§ **Your objective**: Repeat exactly, and only, the lines of the entries below from the one with "Image resolution: width=1024, height=1148." through the one with "Shop Finder (101, 851)", both ends included.

§ **Data to process**:
────────────────────
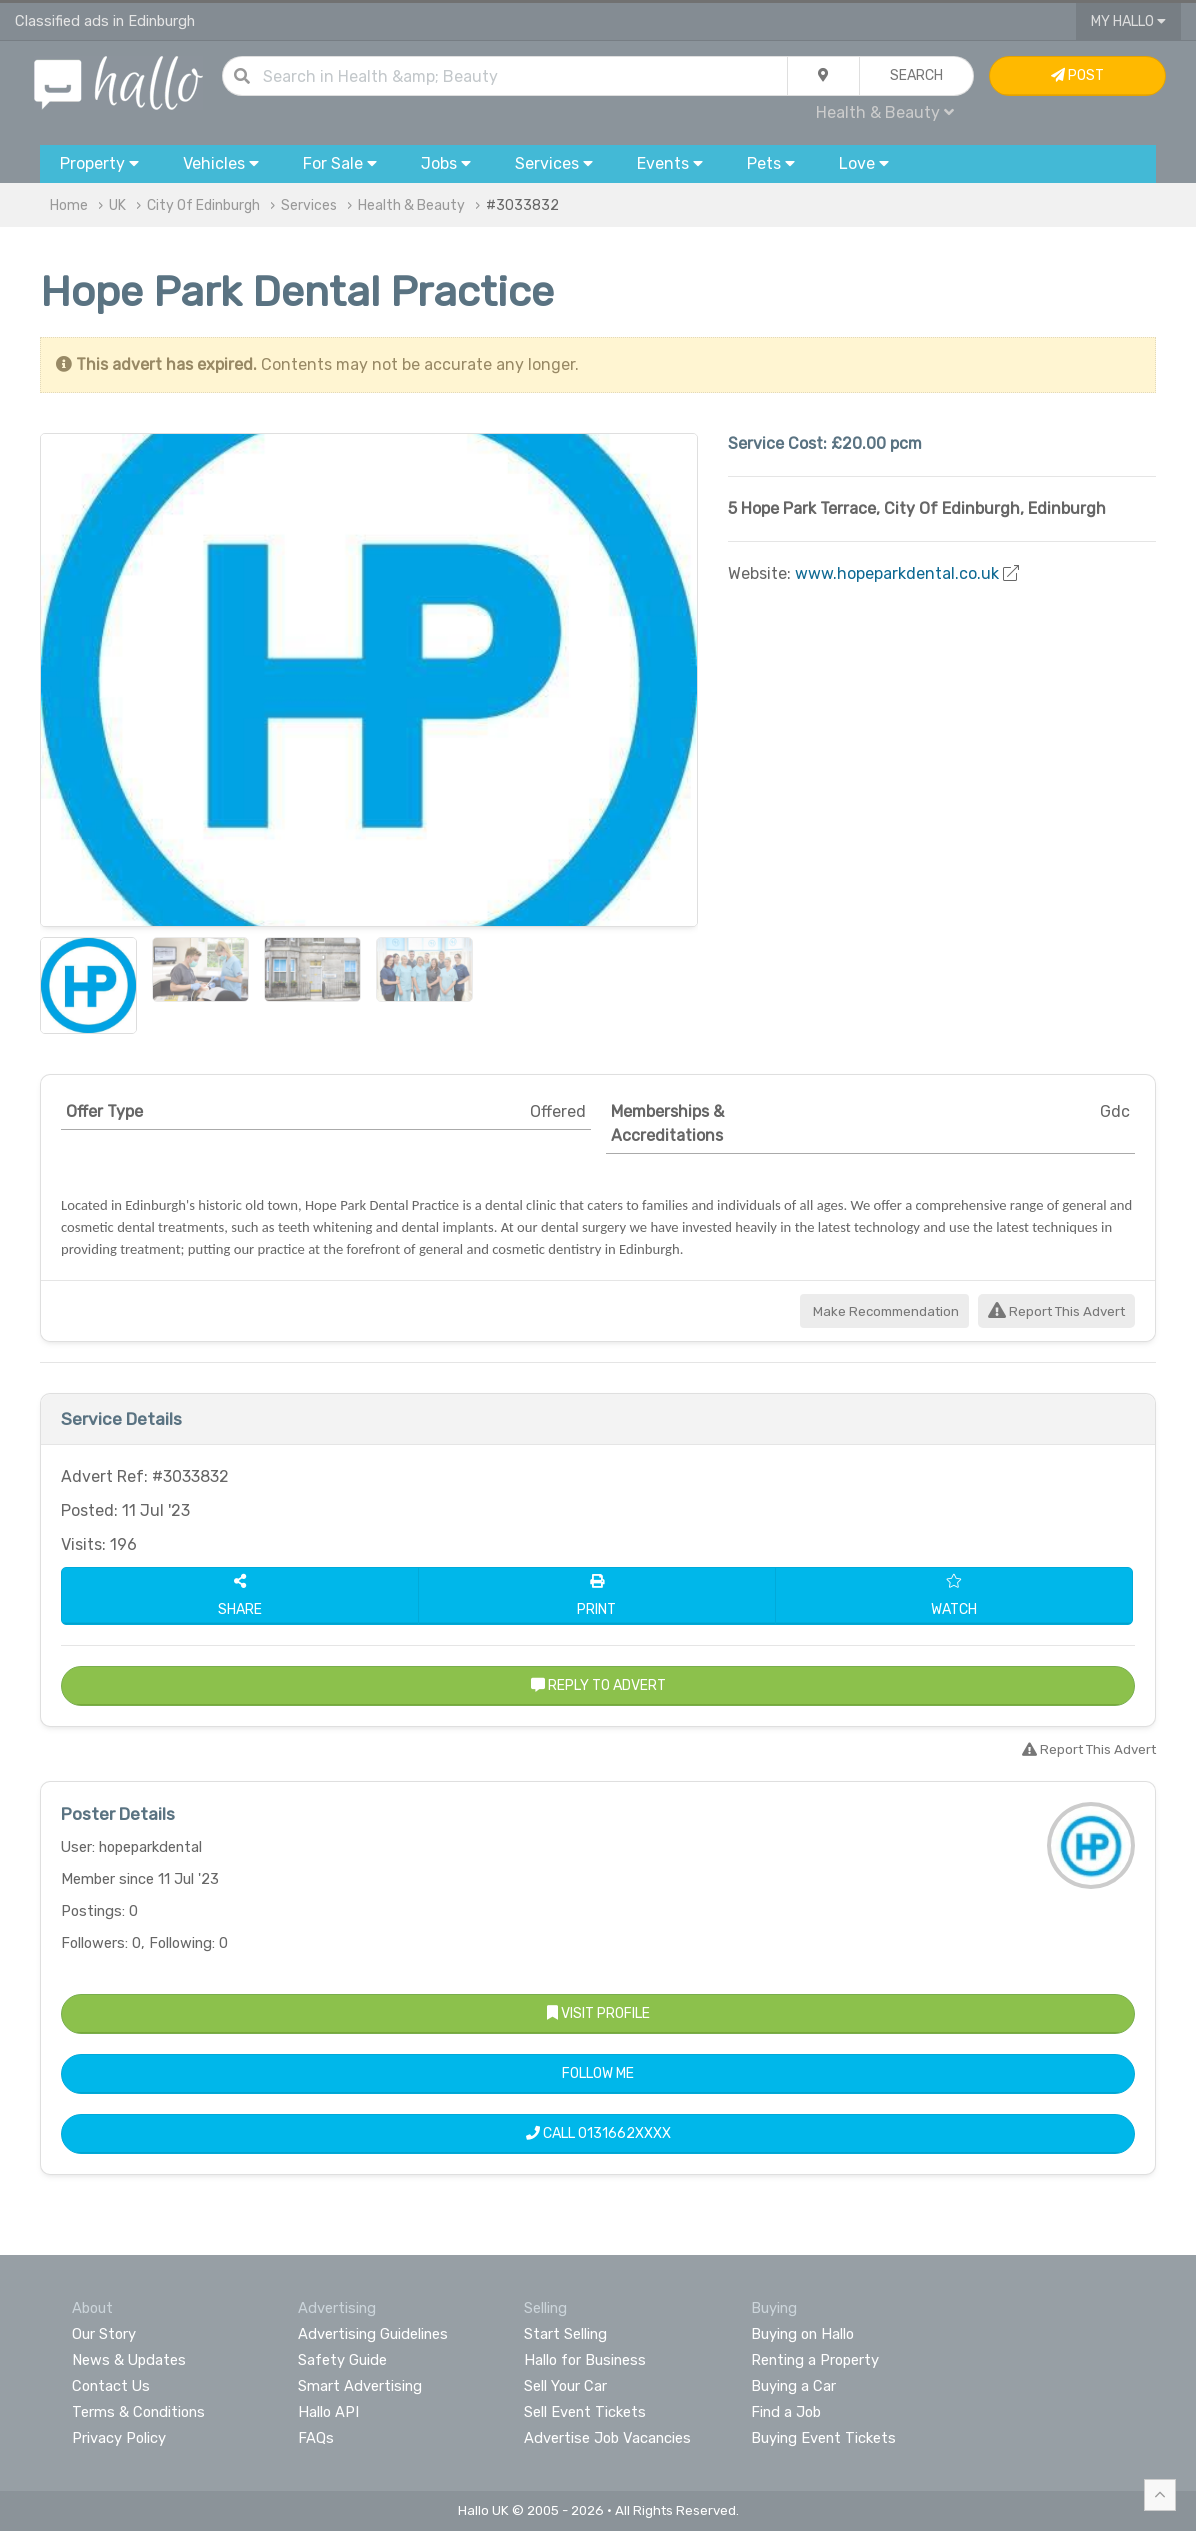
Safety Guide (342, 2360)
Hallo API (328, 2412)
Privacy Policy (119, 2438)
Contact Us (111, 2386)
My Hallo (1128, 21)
────────────────────
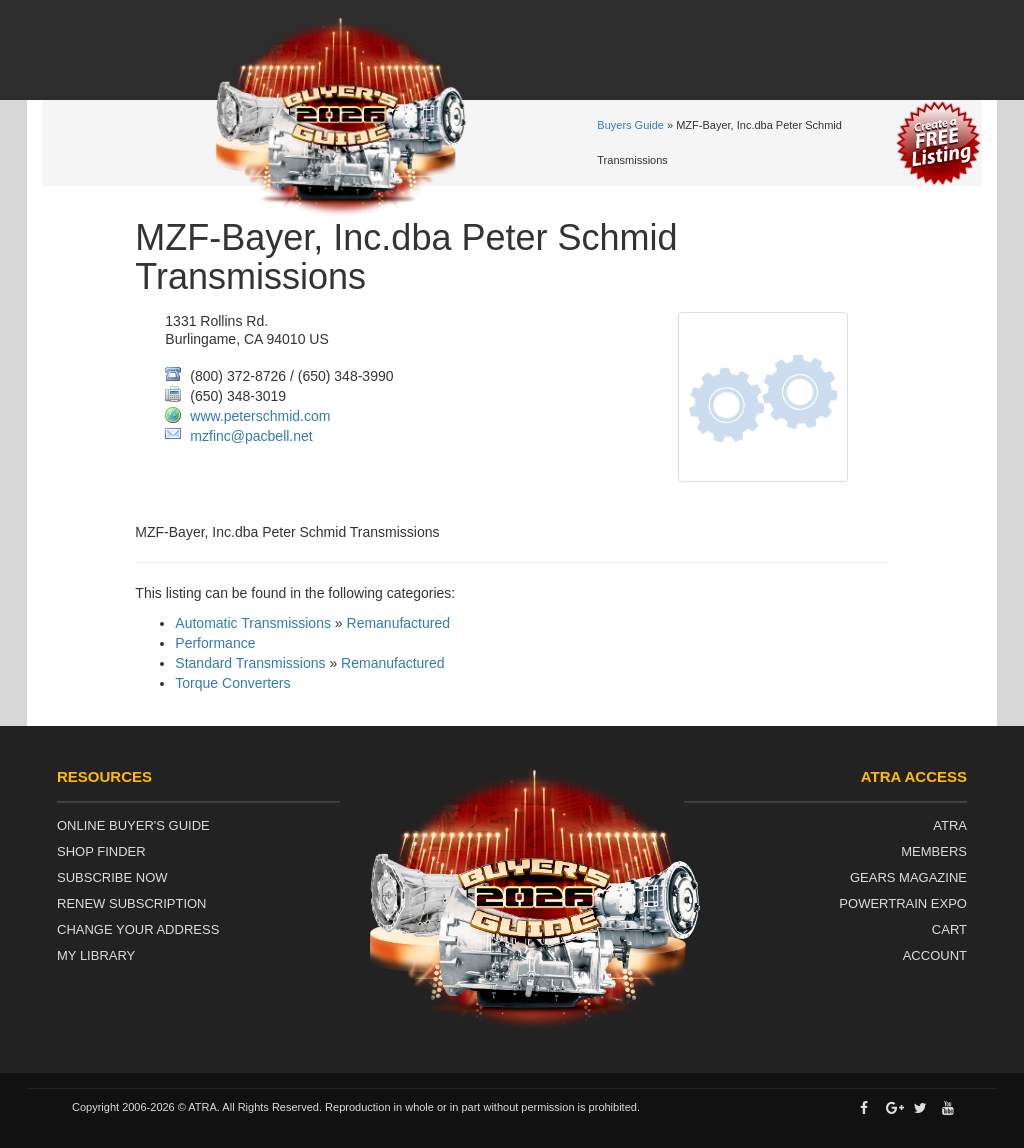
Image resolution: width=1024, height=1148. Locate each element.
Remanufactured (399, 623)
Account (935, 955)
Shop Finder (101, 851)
────────────────────
§ **Result for this task**:
Image resolution: width=1024, height=1148. Locate each element.
Remanufactured (399, 623)
Account (935, 955)
Shop Finder (101, 851)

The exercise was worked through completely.